Begitu banyak energi yang tanpa sadar tersedot untuk hal yang sia-sia. Begitu banyak waktu yang terbuang untuk menyenangkan hati orang-orang yang mungkin sebetulnya doesnt deserve all the attentions, the heart and also, the energy. Begitu banyak upaya yang dilakukan untuk menjadi senang. Sampai lupa bahwa senang dan susah itu kan terjadi begitu saja tanpa harus kita upayakan. Lupa kalau yang namanya senang itu sesungguhnya memang tak perlu banyak usaha.
Resolusi 2015 kemudian menjadi sangat sederhana saja. Selain resolusi taun-taun sebelumnya yaitu pengen kurusan, kali ini saya tambahkan satu point penting : senang-senang.
Iya, senang-senang yang tanpa harus banyak upaya.
Senang-senang yang tidak dibayar dengan susah hati di kemudian hari.
Dan menyadari kalau senang dan susah itu bikinan kita sendiri, nggak perlulah dikejar-kejar sampai habis energi sendiri kemudian ngos-ngosan sendiri.

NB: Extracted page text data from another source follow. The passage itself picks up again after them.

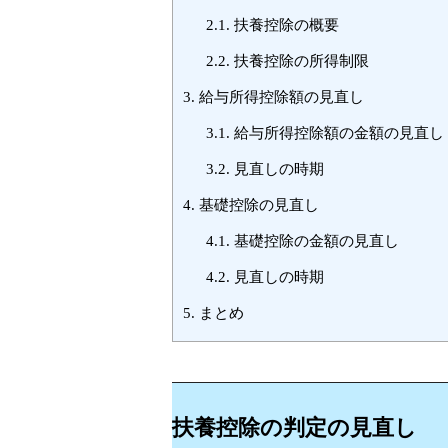
2.1.
扶養控除の概要
2.2.
扶養控除の所得制限
3.
給与所得控除額の見直し
3.1.
給与所得控除額の金額の見直し
3.2.
見直しの時期
4.
基礎控除の見直し
4.1.
基礎控除の金額の見直し
4.2.
見直しの時期
5.
まとめ
扶養控除の判定の見直し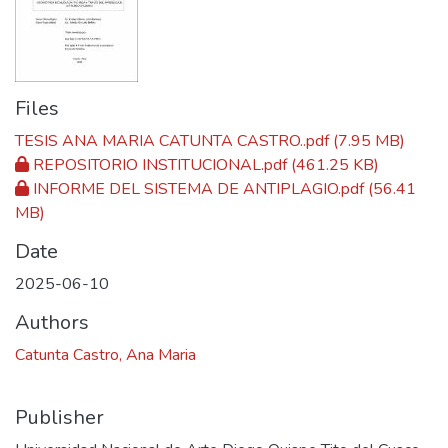
Files
TESIS ANA MARIA CATUNTA CASTRO..pdf
(7.95 MB)
REPOSITORIO INSTITUCIONAL.pdf
(461.25 KB)
INFORME DEL SISTEMA DE ANTIPLAGIO.pdf
(56.41
MB)
Date
2025-06-10
Authors
Catunta Castro, Ana Maria
Publisher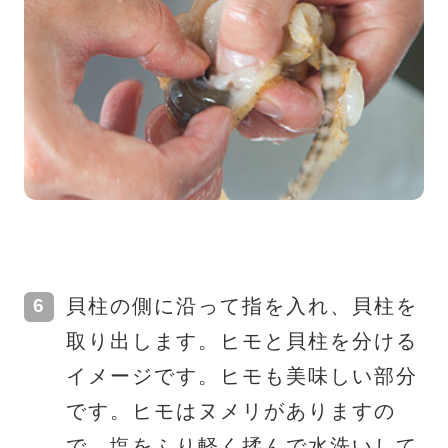
貝柱の側に沿って指を入れ、貝柱を
取り出します。ヒモと貝柱を分ける
イメージです。ヒモも美味しい部分
です。ヒモはヌメリがありますの
で、塩をふり軽く揉んで水洗いして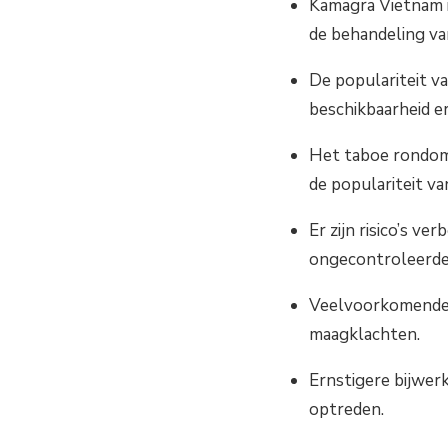
Kamagra Vietnam i
de behandeling va
De populariteit v
beschikbaarheid e
Het taboe rondom 
de populariteit v
Er zijn risico’s v
ongecontroleerde 
Veelvoorkomende b
maagklachten.
Ernstigere bijwer
optreden.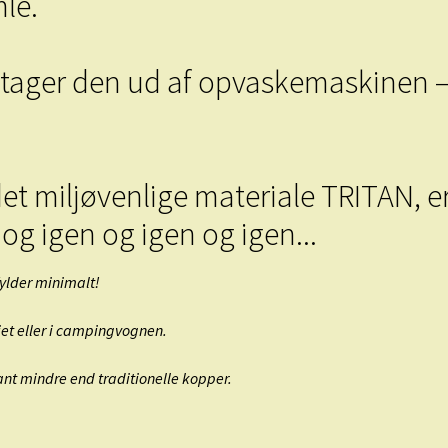
le.
tager den ud af opvaskemaskinen –
et miljøvenlige materiale TRITAN, e
og igen og igen og igen...
e fylder minimalt!
jet eller i campingvognen.
t mindre end traditionelle kopper.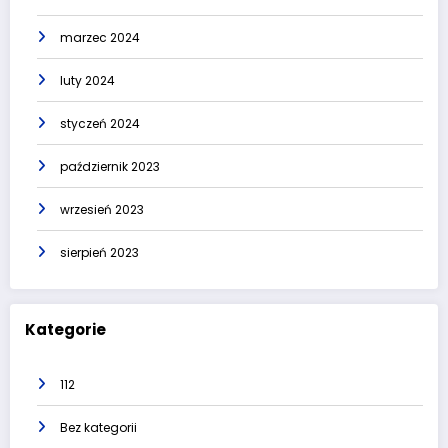
marzec 2024
luty 2024
styczeń 2024
październik 2023
wrzesień 2023
sierpień 2023
Kategorie
112
Bez kategorii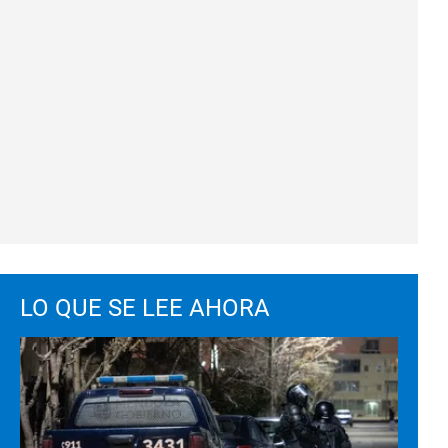
LO QUE SE LEE AHORA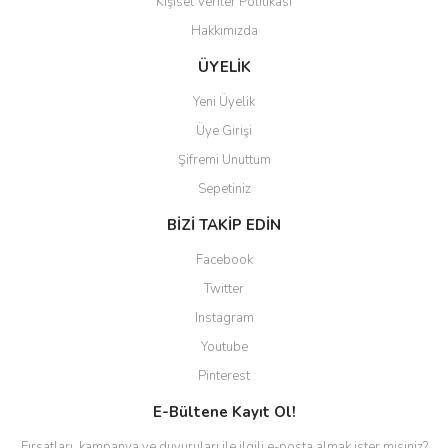
Kişisel Veriler Politikası
Hakkımızda
Gönder
ÜYELİK
Yeni Üyelik
Üye Girişi
Şifremi Unuttum
Sepetiniz
BİZİ TAKİP EDİN
Facebook
Twitter
Instagram
Youtube
Pinterest
E-Bültene Kayıt Ol!
Fırsatları, kampanya ve duyuruları ile ilgili e-posta almak ister misiniz?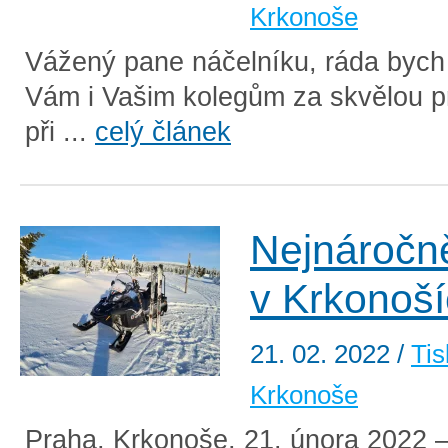
Krkonoše
Vážený pane náčelníku, ráda bych
Vám i Vašim kolegům za skvělou p
při ...
celý článek
Nejnáročně
v Krkonoš
21. 02. 2022
/
Tis
Krkonoše
Praha, Krkonoše, 21. února 2022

Selamat tahun baru, survivors. Walaupun sedikit terseok dan banyak berdarah, toh tahun ini lewat juga. Bukan tanpa hal baik, tentu saja ada hal-hal menyenangkan yang kita nggak boleh lupain. Hidup itu jangan jelek-jeleknya ajalah yang diingat.
Menutup 2014. Sambil berharap nggak ada lagi tahun-tahun mendatang yang harus ditutup dengan air mata seperti tahun ini.